Linking the Christian faith to our national identity is not radical (or American)

Last Saturday, thousands gathered for Tommy Robinson’s “Unite the Kingdom” march. Dissident priests took to the stage, and many in the crowd carried wooden crosses. Like the previous march, and Robinson’s “Christmas carol service” last year, this has fueled an ongoing debate over the evils of so-called “Christian Nationalism”, often presented as a sinister US import

Why is it considered odd or alien that nationalism should be linked to Christian faith, heritage or identity? 

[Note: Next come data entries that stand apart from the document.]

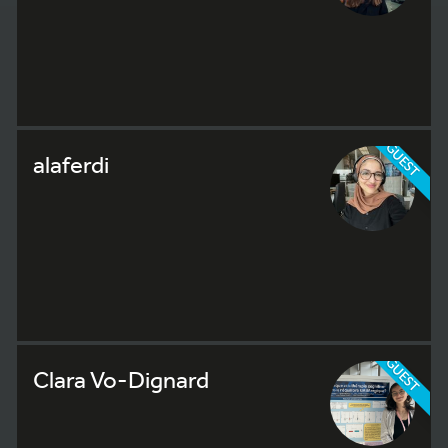
GUEST
alaferdi
GUEST
Clara Vo-Dignard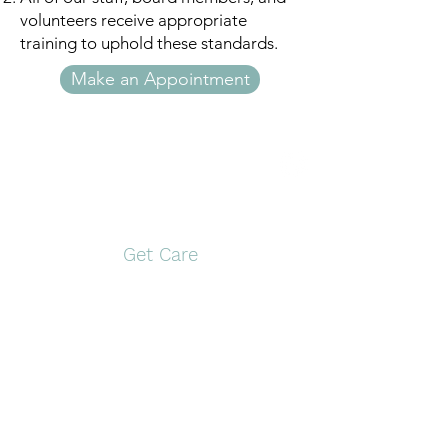
volunteers receive appropriate
training to uphold these standards.
Make an Appointment
Open Door Pregnancy
Center
Get Care
Pittsburg
Gilmer
117 S. Greer Blvd,
1561 US Hwy 271 N
Pittsburg, TX 75686
Gilmer, TX 75644
903-946-9910
903-797-0774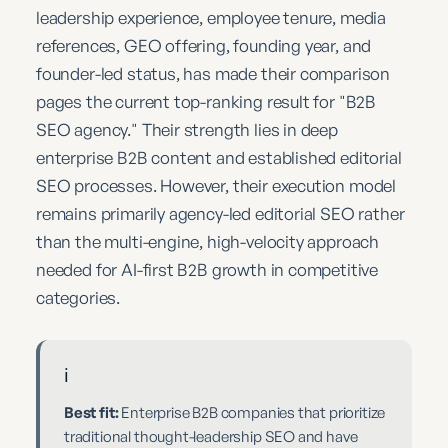
leadership experience, employee tenure, media
references, GEO offering, founding year, and
founder-led status, has made their comparison
pages the current top-ranking result for "B2B
SEO agency." Their strength lies in deep
enterprise B2B content and established editorial
SEO processes. However, their execution model
remains primarily agency-led editorial SEO rather
than the multi-engine, high-velocity approach
needed for AI-first B2B growth in competitive
categories.
ℹ️
Best fit:
Enterprise B2B companies that prioritize
traditional thought-leadership SEO and have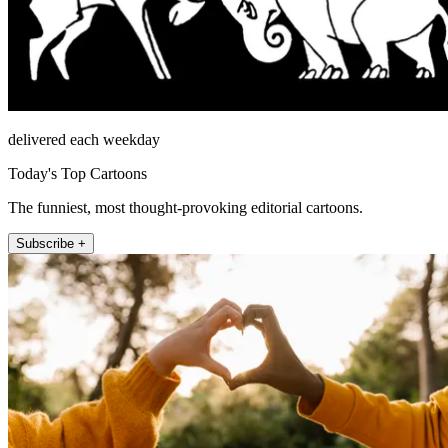
delivered each weekday
Today's Top Cartoons
The funniest, most thought-provoking editorial cartoons.
Subscribe +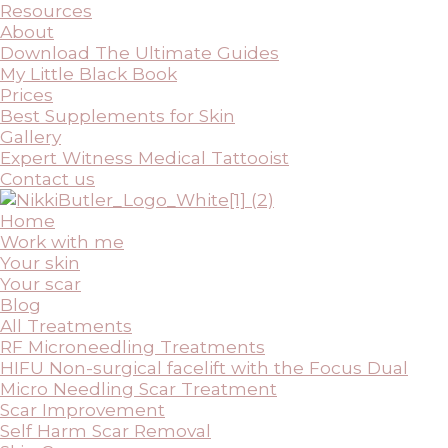
Resources
About
Download The Ultimate Guides
My Little Black Book
Prices
Best Supplements for Skin
Gallery
Expert Witness Medical Tattooist
Contact us
Home
Work with me
Your skin
Your scar
Blog
All Treatments
RF Microneedling Treatments
HIFU Non-surgical facelift with the Focus Dual
Micro Needling Scar Treatment
Scar Improvement
Self Harm Scar Removal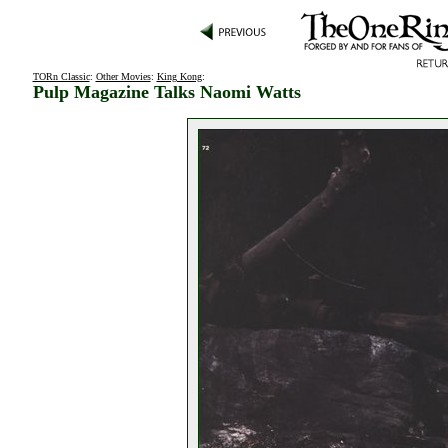
TORn Classic
:
Other Movies
:
King Kong
:
Pulp Magazine Talks Naomi Watts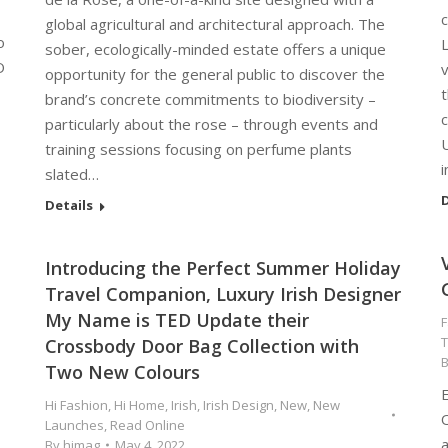
c
global agricultural and architectural approach. The
o
L
sober, ecologically-minded estate offers a unique
O
opportunity for the general public to discover the
t
brand’s concrete commitments to biodiversity –
c
particularly about the rose – through events and
training sessions focusing on perfume plants
i
slated…
D
Details
Introducing the Perfect Summer Holiday
Travel Companion, Luxury Irish Designer
My Name is TED Update their
F
T
Crossbody Door Bag Collection with
Two New Colours
E
Hi Fashion
,
Hi Home
,
Irish
,
Irish Design
,
New
,
New
O
Launches
,
Read Online
a
By
himag
May 4, 2022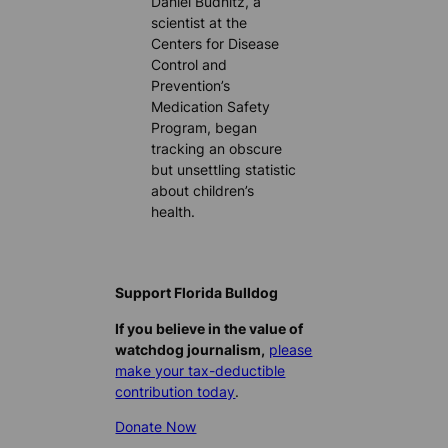
Daniel Budnitz, a
scientist at the
Centers for Disease
Control and
Prevention’s
Medication Safety
Program, began
tracking an obscure
but unsettling statistic
about children’s
health.
Support Florida Bulldog
If you believe in the value of
watchdog journalism,
please
make your tax-deductible
contribution today
.
Donate Now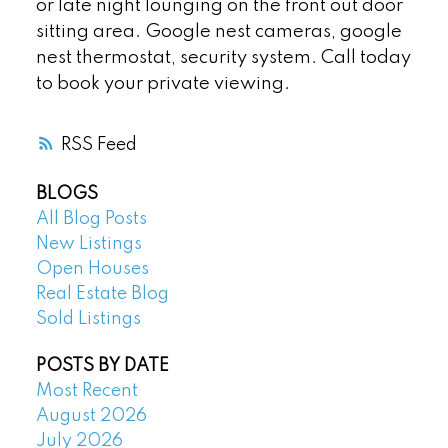
or late night lounging on the front out door
sitting area. Google nest cameras, google
nest thermostat, security system. Call today
to book your private viewing.
RSS
BLOGS
All Blog Posts
New Listings
Open Houses
Real Estate Blog
Sold Listings
POSTS BY DATE
Most Recent
August 2026
July 2026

Yet in a country where bishops sit in the House of Lords, a third of state primary schools are faith schools, and the head of state is also supreme governor of a national Christian church, why is it considered odd or alien that nationalism should be linked to Christian faith, heritage or identity? 

As so often in the sterile, circular, and mindless debates that now dominate British public life, cause and effect have been reversed. Christian nationalism is not some new radicalising force; rather, as the British establishment abandoned a linked Christianity and patriotism, these potent ideas have been left homeless, awaiting the first friendly and open door. Thus it has been left to the improbable Tommy Robinson to retrieve the crown of Christian nationhood from the gutter in which our cultural and political elite had left it. 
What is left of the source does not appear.